Macanese trade unionist and politician

Ho Sut Heng (born 1960) is a Macau politician and trade union leader. She is the president of the Macau Federation of Trade Unions, Macau's largest body of trade unions, has served two terms on Macau's Executive Council, and is one of Macau's twelve representatives in the Chinese national legislature. She is a recipient of the Silver Lotus Medal of Honour from the Macau government.

== Biography ==
Ho Sut Heng was born in 1960 in Macau.

== Career ==
Ho Sut Heng is the current president of the Macau Federation of Trade Unions, Macau's largest trade union body, after serving as its vice-president for several years. The Federation represents 43 branch unions and over 50,000 members. In her capacity as the president, she also served on Macau's Executive Council for two terms while Fernando Chui was the Chief Executive. She is also one of the twelve people representing Macau on the National People's Congress, China's national legislature, since 2017, serving two terms.
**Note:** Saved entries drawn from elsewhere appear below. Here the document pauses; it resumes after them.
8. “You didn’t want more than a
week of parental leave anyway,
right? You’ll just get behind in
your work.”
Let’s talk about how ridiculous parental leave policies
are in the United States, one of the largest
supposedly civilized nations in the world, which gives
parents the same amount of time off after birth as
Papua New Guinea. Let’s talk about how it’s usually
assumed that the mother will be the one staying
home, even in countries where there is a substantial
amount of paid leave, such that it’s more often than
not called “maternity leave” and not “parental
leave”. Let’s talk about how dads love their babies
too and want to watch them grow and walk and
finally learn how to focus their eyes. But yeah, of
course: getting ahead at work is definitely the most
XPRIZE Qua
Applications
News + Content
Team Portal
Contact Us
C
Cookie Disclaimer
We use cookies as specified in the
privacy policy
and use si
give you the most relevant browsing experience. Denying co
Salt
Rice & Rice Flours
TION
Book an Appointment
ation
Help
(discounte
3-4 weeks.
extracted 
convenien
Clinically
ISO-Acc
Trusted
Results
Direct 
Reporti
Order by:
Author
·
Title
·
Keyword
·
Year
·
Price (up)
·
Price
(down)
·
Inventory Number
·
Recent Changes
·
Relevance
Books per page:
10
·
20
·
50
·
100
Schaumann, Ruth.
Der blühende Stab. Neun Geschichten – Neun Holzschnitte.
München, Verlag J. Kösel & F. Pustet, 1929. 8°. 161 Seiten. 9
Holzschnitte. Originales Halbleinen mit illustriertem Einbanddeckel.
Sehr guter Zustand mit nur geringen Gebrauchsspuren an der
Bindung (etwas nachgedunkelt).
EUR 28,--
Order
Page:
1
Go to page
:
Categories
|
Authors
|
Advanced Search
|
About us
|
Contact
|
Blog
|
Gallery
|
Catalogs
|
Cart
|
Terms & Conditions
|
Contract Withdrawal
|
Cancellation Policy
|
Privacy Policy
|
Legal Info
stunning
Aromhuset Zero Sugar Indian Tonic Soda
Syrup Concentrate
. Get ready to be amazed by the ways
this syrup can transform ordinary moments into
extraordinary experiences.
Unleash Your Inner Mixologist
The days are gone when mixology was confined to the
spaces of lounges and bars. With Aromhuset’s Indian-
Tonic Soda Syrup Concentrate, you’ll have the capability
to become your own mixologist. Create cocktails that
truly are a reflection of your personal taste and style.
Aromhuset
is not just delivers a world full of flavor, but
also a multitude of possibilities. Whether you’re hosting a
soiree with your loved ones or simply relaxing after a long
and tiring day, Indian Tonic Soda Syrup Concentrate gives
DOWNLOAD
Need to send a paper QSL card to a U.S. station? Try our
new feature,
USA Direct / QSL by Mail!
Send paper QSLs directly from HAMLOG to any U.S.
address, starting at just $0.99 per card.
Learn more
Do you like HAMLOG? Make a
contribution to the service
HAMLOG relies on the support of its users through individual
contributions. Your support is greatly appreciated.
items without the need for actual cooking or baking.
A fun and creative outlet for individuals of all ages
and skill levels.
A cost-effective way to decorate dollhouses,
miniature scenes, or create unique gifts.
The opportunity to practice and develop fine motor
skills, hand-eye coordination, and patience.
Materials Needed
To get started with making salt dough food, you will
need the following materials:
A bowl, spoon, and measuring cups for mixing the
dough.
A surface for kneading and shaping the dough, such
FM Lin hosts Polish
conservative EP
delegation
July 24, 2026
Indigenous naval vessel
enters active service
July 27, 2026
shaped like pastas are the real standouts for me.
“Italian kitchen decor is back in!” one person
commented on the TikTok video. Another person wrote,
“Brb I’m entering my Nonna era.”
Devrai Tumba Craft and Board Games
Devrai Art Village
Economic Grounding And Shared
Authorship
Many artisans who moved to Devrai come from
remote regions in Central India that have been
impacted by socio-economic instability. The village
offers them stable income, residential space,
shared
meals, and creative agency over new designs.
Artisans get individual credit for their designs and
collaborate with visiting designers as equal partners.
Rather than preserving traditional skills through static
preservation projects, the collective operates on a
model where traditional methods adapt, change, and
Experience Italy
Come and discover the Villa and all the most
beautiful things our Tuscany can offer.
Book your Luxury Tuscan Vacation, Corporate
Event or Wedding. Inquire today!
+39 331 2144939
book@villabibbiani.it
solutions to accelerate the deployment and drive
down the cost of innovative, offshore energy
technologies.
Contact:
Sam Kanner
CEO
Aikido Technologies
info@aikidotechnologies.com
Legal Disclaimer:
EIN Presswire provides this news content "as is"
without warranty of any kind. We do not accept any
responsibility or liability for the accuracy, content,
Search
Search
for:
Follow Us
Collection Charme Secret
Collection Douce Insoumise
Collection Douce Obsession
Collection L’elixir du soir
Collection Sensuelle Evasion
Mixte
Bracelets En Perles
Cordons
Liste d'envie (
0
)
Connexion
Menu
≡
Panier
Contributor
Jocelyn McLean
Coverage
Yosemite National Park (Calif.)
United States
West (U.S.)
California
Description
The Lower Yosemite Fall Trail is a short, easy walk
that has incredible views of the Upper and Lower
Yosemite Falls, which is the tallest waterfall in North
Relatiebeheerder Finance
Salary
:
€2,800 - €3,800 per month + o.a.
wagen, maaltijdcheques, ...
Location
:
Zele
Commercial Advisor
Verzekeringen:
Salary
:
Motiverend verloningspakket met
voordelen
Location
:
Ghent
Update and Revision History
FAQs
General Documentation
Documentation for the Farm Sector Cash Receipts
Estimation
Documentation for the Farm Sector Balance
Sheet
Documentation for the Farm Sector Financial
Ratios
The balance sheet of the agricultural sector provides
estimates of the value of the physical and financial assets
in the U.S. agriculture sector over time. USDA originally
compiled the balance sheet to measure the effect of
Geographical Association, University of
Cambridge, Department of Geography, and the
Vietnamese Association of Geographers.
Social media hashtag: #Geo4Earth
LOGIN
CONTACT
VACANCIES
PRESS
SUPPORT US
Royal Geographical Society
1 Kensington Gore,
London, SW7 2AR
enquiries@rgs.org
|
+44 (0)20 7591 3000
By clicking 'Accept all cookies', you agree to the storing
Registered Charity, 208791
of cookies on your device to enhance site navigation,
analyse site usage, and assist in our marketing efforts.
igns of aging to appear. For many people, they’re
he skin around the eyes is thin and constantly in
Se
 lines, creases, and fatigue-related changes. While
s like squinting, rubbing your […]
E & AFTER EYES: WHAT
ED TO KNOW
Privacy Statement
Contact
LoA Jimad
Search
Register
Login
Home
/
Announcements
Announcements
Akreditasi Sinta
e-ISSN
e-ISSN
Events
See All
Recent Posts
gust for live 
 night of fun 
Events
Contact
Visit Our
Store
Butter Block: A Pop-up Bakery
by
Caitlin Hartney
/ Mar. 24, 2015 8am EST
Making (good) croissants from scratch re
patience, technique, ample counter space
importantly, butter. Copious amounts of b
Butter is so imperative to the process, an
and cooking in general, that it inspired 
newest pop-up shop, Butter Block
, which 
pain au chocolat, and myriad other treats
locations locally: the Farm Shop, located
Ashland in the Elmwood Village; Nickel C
Within Macau, she also serves on the University Council of the Macau University of Science and Technology. In November 2019, she was the recipient of the Macau government's Silver Lotus Medal of Honour. In 2020, she received an honorary doctorate from the Macau University of Science and Technology. In 2020, Macau Business listed her as one of Macau's twenty most influential women.

In 2013, Ho publicly opposed the demolition of an 80 year old Portuguese pillbox, calling for a balance between economic development and the preservation of Macau's cultural heritage.